### [What is needed]
Among the entries below, find each line holding "gear" and return it.
Content starts
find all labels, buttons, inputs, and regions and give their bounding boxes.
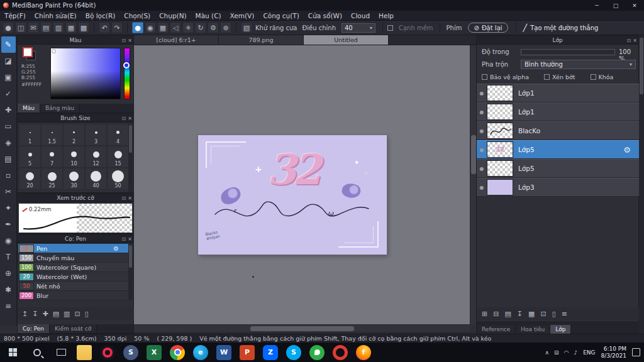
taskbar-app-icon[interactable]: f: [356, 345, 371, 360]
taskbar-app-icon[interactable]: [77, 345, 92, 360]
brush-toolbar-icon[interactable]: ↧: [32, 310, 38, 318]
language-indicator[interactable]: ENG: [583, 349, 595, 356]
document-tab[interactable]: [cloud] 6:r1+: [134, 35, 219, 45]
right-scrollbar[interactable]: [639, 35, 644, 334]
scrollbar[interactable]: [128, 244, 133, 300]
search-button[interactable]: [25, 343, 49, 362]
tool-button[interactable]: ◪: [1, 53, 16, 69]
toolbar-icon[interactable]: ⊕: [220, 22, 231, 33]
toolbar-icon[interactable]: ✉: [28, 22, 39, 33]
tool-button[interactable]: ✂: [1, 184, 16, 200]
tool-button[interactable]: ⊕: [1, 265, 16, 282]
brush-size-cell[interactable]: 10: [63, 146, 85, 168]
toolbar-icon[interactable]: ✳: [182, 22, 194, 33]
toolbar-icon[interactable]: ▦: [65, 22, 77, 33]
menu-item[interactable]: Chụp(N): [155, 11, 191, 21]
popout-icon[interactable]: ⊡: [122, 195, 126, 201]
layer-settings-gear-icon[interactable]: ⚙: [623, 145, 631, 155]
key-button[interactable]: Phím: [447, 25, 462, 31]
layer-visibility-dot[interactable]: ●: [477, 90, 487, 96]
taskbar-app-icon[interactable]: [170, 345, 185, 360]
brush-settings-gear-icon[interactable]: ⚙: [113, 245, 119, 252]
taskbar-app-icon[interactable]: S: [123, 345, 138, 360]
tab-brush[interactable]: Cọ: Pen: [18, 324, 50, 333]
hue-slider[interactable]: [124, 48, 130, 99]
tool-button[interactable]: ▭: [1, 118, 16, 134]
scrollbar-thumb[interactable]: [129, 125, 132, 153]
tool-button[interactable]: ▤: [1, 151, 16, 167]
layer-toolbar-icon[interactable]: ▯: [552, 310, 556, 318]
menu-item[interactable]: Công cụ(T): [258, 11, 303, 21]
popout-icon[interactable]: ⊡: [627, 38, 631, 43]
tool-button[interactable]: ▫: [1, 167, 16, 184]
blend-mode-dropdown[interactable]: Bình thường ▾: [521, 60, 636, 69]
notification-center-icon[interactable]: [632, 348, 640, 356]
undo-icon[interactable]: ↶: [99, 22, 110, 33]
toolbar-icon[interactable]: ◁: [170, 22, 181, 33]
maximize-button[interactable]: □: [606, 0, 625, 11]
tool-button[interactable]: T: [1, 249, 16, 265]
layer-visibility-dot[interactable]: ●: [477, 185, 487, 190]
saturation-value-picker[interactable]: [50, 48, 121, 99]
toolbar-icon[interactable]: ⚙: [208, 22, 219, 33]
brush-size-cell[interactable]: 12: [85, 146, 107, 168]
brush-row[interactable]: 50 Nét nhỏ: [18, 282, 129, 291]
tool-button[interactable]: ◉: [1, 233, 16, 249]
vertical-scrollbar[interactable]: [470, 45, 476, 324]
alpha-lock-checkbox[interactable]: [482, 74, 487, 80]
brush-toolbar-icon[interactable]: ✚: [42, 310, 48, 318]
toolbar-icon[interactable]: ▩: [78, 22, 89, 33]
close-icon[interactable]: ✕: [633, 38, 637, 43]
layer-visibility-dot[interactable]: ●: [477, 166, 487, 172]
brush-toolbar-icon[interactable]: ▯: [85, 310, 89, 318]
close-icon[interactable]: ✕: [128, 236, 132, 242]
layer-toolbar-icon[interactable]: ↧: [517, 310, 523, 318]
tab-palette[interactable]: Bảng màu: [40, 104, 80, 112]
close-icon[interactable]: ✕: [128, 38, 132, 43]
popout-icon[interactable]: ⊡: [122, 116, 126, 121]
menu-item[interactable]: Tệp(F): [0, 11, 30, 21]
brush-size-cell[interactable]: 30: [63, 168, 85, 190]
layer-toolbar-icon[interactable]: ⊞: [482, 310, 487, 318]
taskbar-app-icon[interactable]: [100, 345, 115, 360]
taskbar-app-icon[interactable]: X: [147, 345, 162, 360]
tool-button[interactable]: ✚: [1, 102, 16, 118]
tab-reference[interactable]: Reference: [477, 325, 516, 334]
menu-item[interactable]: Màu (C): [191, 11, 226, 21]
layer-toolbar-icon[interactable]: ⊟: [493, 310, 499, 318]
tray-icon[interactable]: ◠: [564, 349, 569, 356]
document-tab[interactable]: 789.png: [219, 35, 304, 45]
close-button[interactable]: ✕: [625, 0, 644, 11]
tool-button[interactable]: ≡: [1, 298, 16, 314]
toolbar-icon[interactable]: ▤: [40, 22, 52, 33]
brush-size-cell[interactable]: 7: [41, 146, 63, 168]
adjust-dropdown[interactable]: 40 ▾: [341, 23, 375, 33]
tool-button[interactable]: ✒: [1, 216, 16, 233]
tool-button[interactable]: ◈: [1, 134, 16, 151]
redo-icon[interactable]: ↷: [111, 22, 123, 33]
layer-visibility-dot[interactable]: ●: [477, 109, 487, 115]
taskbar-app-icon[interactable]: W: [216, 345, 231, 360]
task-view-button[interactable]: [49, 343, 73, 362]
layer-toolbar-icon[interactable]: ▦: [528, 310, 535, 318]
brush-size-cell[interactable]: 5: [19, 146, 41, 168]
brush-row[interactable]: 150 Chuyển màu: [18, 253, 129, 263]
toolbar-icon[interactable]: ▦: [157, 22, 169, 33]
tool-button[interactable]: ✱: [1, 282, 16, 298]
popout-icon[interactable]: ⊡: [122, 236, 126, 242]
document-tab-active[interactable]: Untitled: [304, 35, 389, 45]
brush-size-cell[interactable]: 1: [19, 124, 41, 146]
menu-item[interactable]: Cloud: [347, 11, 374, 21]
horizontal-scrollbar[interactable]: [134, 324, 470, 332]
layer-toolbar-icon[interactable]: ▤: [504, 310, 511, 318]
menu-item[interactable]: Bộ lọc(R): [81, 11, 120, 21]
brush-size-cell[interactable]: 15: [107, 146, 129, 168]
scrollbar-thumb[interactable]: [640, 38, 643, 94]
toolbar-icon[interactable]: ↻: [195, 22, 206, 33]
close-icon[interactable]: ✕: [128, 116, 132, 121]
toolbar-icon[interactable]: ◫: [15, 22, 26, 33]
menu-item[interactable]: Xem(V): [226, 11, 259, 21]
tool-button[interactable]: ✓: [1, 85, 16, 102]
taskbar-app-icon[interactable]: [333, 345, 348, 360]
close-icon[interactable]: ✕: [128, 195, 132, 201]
Content ends
### [Task output]
layer-settings-gear-icon[interactable]: ⚙: [623, 145, 631, 155]
brush-settings-gear-icon[interactable]: ⚙: [113, 245, 119, 252]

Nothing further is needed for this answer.